§ TASK OBJECTIVE: Tally the lines below that contain the word "their", then give the tally alone.

[Saved data entries]
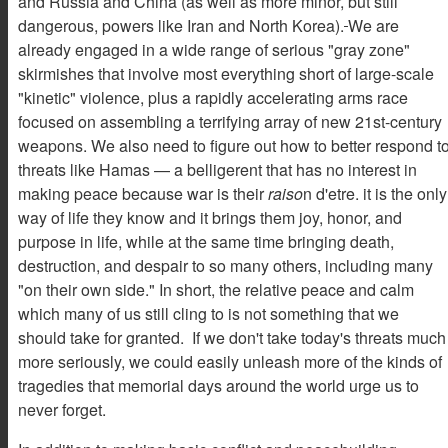
and Russia and China (as well as more minor, but still
dangerous, powers like Iran and North Korea).
We are
already engaged in a wide range of serious "gray zone"
skirmishes that involve most everything short of large-scale
"kinetic" violence, plus a rapidly accelerating arms race
focused on assembling a terrifying array of new 21st-century
weapons. We also need to figure out how to better respond t
threats like Hamas — a belligerent that has no interest in
making peace because war is their
raiso
n d'etre. it is the only
way of life they know and it brings them joy, honor, and
purpose in life, while at the same time bringing death,
destruction, and despair to so many others, including many
"on their own side." In short, the relative peace and calm
which many of us still cling to is not something that we
should take for granted. If we don't take today's threats much
more seriously, we could easily unleash more of the kinds of
tragedies that memorial days around the world urge us to
never forget.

§ REPLY: 2